Incredible landscapes, salt lakes, and, of course, whale sharks, motivated me to pack my duffle bag, put on my trekking shoes, and ditch the comfort in Dubai to board a flight to the ultimate adventure destination: Djibouti. This was mainly due to my plans to visit the most rural of locations where local and nomadic tribes live.
I traveled to the country located at the horn of Africa, knowing full well that I will be living in basic circumstances for 5 days: sleeping under the stars, hiking for hours, no indoor plumbing, no cellular connection and on-the-go food. It was the trip of a lifetime; however, from the very beginning of my adventure, one thing constantly stood out in my mind.
We first reached Abbe Bad valley and trekked into a forest of limestone volcanic chimneys. The chimneys were formed before the desertification of the area, as a result of hot water vapor and magma rising to the surface which later materialized in contact with the cold water of the lake. We drove for hours through fascinating landscapes, camped overnight in a Bedouin camp, and hiked for a day to make our way to Lake Assal, one of the world’s saltiest lakes.
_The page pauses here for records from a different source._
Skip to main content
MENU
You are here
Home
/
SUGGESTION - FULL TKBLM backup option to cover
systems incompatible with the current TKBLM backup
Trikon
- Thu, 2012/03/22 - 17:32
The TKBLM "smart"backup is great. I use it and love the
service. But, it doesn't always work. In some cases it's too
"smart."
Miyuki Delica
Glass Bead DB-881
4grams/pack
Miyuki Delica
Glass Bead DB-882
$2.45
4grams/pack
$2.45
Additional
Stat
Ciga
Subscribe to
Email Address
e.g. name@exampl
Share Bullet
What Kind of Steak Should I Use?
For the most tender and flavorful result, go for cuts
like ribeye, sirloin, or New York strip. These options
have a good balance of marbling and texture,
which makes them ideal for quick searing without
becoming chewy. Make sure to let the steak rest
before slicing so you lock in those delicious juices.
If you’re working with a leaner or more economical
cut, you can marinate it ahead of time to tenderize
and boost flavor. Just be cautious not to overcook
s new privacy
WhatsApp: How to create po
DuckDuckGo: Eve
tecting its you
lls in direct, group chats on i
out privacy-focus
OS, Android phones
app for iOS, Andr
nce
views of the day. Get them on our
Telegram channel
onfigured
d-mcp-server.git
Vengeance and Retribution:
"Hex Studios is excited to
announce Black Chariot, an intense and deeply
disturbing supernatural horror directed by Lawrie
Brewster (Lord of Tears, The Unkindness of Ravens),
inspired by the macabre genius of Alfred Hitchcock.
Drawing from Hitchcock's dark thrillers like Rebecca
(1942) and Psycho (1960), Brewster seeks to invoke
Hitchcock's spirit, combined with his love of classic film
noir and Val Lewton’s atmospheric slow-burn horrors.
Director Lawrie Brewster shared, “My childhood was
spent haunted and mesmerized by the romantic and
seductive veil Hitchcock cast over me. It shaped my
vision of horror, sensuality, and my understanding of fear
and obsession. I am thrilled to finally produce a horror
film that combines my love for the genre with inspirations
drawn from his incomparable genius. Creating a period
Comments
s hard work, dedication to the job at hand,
I soon started to see a common theme among the places we visited in Djibouti: dryness. Areas that were carved out by previously running rivers are now nothing more than stretches of cracked lands as far as the eye can see. The heat was intense, to say the least, as I constantly found myself reaching for the 3 bottles of water I had. Yes, I had three small bottles of water and I was very cautious about my water consumption, worrying about running out and having to brave through thirst and dehydration. That, in fact, was a slight taste of what the Bedouins in the area go through on a daily basis, travelling for hours to obtain drinking water.
This trip, originally planned for the thrill of the adventure, has uncovered for me a crisis facing Djibouti that I was too oblivious to know prior to travelling there. Our tour guide talked about the rarity of rainfall in the country, furrowing his brows as he remembered when it rained last…it was two years ago.
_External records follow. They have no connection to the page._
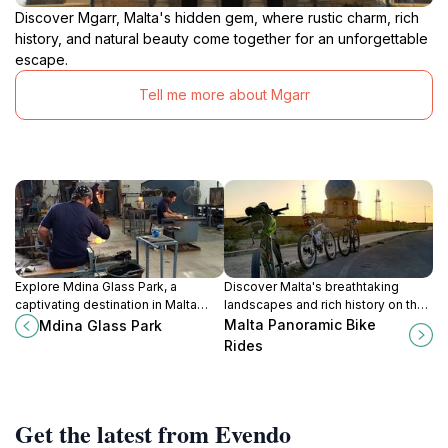
Discover Mgarr, Malta's hidden gem, where rustic charm, rich
history, and natural beauty come together for an unforgettable
escape.
Tell me more about Mgarr
Explore Mdina Glass Park, a
Discover Malta's breathtaking
captivating destination in Malta
landscapes and rich history on the
showcasing exceptional glass
scenic bike rides of Rabat, perfect
Malta Panoramic Bike
Mdina Glass Park
artistry and craftsmanship amidst
for adventurous tourists seeking
Rides
serene gardens.
memorable experiences.
Get the latest from Evendo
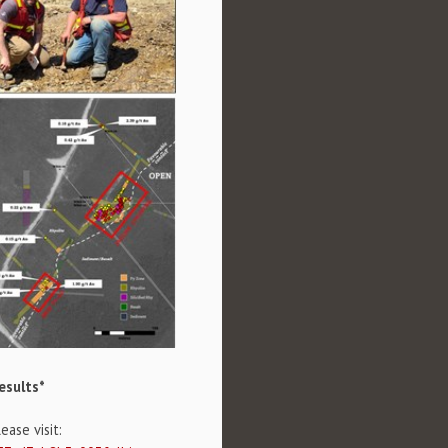
esults*
ase visit:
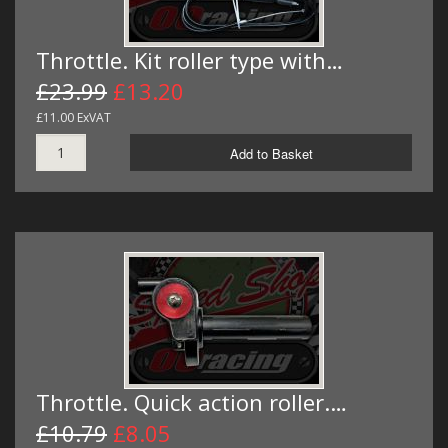
Throttle. Kit roller type with…
£23.99
£13.20
£11.00 ExVAT
Add to Basket
Throttle. Quick action roller.…
£10.79
£8.05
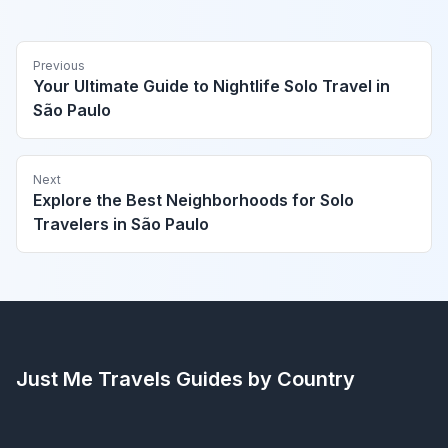
Previous
Your Ultimate Guide to Nightlife Solo Travel in
São Paulo
Next
Explore the Best Neighborhoods for Solo
Travelers in São Paulo
Just Me Travels
Guides by Country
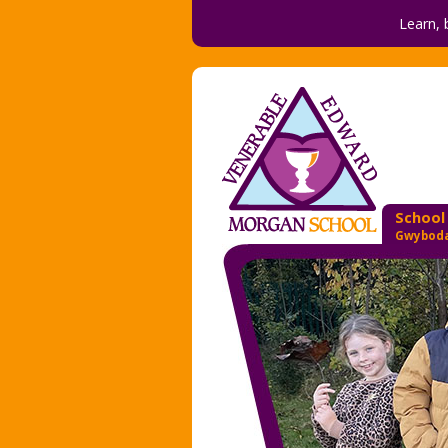
Learn, 
School
Gwyboda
Djibouti is considered to be one of the world’s most water-poor countries. According to UNICEF, a decade of drought is leaving over 240,000 Djiboutians in a vulnerable state as wells and other water sources are increasingly drying up. Stubborn drought conditions have led to deteriorated humanitarian conditions in Djibouti, where the scarcity of water and soil in the country, in combination with its dry climate, are leading to the destruction of crops, death of cattle, malnutrition, unemployment and an overall increase in poverty.
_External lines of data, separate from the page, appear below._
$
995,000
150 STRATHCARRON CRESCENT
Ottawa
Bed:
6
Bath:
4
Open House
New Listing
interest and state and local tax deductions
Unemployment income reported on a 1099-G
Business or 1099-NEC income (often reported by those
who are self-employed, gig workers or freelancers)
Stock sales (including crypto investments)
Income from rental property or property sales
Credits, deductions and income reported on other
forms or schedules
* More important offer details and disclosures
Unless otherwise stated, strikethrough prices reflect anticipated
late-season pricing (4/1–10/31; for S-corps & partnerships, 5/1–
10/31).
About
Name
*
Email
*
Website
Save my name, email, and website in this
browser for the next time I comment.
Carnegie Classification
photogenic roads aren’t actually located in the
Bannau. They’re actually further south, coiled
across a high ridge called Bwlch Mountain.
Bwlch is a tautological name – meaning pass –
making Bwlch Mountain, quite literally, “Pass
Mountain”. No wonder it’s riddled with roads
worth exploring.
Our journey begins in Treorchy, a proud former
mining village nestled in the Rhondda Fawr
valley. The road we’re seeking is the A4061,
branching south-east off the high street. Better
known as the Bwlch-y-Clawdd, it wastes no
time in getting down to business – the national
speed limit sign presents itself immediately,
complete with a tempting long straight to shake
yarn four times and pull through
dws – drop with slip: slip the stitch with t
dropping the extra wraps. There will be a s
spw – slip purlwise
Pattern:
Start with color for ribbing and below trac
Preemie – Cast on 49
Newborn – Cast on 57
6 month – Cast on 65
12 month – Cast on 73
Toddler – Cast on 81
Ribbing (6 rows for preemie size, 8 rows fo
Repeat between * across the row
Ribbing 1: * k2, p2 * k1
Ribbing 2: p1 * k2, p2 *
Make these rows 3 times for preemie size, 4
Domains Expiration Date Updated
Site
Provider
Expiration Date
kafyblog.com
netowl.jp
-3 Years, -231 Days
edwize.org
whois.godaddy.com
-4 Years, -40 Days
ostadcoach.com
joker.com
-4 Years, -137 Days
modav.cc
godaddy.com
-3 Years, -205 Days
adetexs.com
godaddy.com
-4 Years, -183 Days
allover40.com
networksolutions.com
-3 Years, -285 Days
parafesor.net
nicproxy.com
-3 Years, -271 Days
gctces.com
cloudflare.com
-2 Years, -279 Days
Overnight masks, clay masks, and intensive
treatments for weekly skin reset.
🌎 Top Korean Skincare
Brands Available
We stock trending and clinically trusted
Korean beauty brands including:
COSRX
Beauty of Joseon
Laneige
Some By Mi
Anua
By now, you might be thinking: how does the water crisis in Djibouti affect me?
In short, and this is a bit of a cliché, water is life. Access to clean and safe water can be the key to improving many problems such as malnutrition, the spread of diseases, poverty, and more.
On a personal level, my trip to Djibouti and the challenge I faced with regards to managing my water supply have provided me with a whole new level of appreciation to something that I took for granted. It is a massive privilege to turn the faucets everyday to find water flowing through, to easily replace that empty gallon of water on top of the water cooler with a new one, and to use clean water to cook my everyday meals.
As it turns out, despite the fact that 70% of our planet is covered with water, the vast majority of it, 97.5%, is seawater that is unfit for human consumption. Only 3% of water on earth is fresh water that is safe for us to use, two-thirds of which is inaccessible. This, however, is rapidly changing. With rising temperatures and a growing human population, our water resources are now under pressure more than ever before.
At this rate of consumption behavior, two-thirds of the global population may live in water stressed conditions by 2025, while almost 50% of the world’s population will face high levels of water shortage by 2030. That is much sooner that we can imagine.
The water crisis, in reality, is not only affecting Djibouti. It is something that impacts us all, if not now, then in the very near future. It’s really up to individuals, starting with myself, to re-assess our consumption habits and work towards preserving one extra drop of water every single day.